The Wire Writers Vs. The Drug War: They Will Vote To Acquit


Five writers of The Wire, the HBO drama that ends a 5-year run this Sunday, have a suggestion to fight the drug war: jury ification. Writing in Time magazine, the writers say the drug war has ravaged law enforcement. In cities where police commit the most resources to arresting their way out of their drug problems, the arrest rates for violent crime have declined. In Baltimore, where The Wire is set, drug arrests have skyrocketed over three decades; in that span, arrest rates for murder have gone from up to 90 percent to half that. Say the writers: “Lost in an unwinnable drug war, a new generation of law officers is no longer capable of investigating crime properly, having learned only to make court pay by grabbing cheap, meaningless drug arrests off the nearest corner.”

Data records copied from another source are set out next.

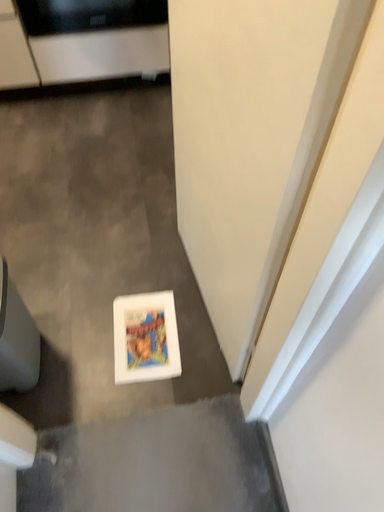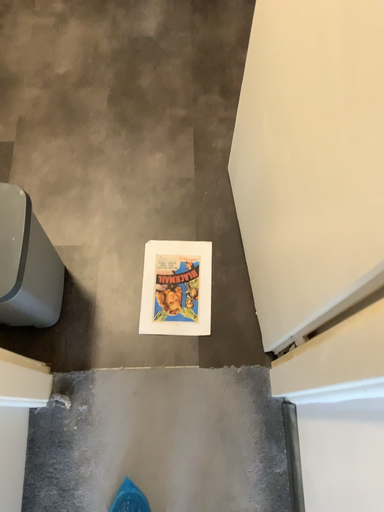 Question: How did the camera likely rotate when shooting the video?

Choices:
 (A) rotated upward
 (B) rotated downward

Answer: (B) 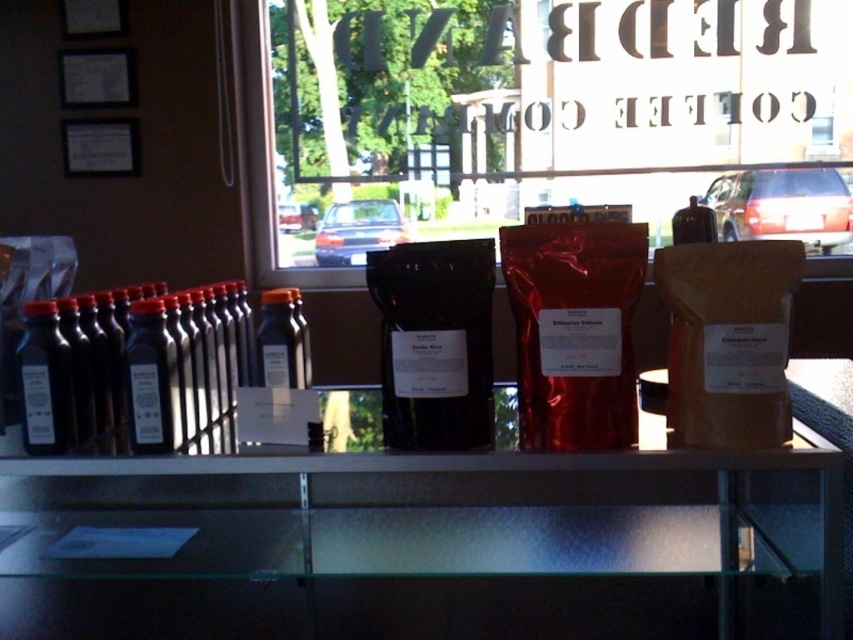 You are a customer trying to reach the coffee beans in the display case. You notice the clear glass shelf at center and the transparent glass window at center. Which part of the display case is narrower in width?

The clear glass shelf at center has a narrower width than the transparent glass window at center.

You are a customer standing in front of the display case. You want to reach the item at point (198, 506) and the item at point (152, 316). Which item should you move first to access the other?

You should move the item at point (152, 316) first because point (198, 506) is behind it, so accessing the one in front first will allow you to reach the one behind afterward.

You are a barista trying to place the black glass bottle at left onto the clear glass shelf at center. Can you fit it horizontally?

The clear glass shelf at center might be wider than black glass bottle at left, so it is possible that the black glass bottle at left can be placed horizontally on the clear glass shelf at center without overhanging the edges.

The writers conclude that the drug war “long ago transformed itself into a venal war on our underclass,” with the result that prison population doubles and drugs remain. The Wire writers say that if they are asked to serve on a jury in a drug case, “will vote to acquit, regardless of the evidence presented. Save for a prosecution in which acts of violence or intended violence are alleged, we will – to borrow Justice Harry Blackmun’s manifesto against the death penalty – no longer tinker with the machinery of the drug war.”